◆ **TASK**:
In the material below, find all lines with the string "coordinates" and copy them.

◆ **SOURCE MATERIAL**:

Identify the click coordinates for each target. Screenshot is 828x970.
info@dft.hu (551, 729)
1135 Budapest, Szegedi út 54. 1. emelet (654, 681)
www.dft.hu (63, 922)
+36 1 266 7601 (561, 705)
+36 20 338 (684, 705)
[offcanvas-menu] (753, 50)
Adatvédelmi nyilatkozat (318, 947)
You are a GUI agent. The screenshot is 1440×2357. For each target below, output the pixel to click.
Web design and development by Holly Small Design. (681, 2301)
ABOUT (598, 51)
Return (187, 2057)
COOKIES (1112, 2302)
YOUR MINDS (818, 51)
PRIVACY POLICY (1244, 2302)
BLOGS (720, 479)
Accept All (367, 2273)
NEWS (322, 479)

...

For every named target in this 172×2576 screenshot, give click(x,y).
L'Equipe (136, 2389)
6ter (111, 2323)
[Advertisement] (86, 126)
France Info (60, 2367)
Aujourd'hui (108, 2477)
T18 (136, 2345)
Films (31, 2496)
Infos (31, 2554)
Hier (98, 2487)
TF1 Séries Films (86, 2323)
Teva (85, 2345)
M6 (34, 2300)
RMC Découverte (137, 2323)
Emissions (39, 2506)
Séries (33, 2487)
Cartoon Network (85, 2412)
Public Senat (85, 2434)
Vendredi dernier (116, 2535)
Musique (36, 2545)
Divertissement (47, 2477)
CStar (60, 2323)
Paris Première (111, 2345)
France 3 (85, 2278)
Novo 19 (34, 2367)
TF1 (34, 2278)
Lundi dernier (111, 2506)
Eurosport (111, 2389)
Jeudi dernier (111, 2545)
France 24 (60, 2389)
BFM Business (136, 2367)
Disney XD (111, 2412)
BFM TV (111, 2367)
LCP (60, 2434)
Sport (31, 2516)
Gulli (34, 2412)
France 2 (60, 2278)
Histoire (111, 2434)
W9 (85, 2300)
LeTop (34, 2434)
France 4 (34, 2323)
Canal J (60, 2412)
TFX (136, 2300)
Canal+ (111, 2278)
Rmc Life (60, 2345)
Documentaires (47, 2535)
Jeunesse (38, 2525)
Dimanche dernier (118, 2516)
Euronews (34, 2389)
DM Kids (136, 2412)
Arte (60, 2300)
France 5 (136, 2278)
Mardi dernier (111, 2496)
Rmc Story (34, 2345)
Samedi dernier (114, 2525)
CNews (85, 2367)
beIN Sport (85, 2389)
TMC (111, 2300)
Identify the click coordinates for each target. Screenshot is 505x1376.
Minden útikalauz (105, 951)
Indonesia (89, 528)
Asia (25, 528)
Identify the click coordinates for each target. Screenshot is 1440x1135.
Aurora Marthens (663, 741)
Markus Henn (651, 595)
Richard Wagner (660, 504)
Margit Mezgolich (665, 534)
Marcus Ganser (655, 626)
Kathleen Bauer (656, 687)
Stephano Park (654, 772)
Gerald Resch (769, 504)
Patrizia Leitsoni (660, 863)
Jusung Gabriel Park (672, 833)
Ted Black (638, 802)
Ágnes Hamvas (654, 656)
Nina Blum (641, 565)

◆ **ANSWER SECTION**:
Identify the click coordinates for each target. Screenshot is 828x970.
Identify the click coordinates for each target. Screenshot is 505x1376.
Identify the click coordinates for each target. Screenshot is 1440x1135.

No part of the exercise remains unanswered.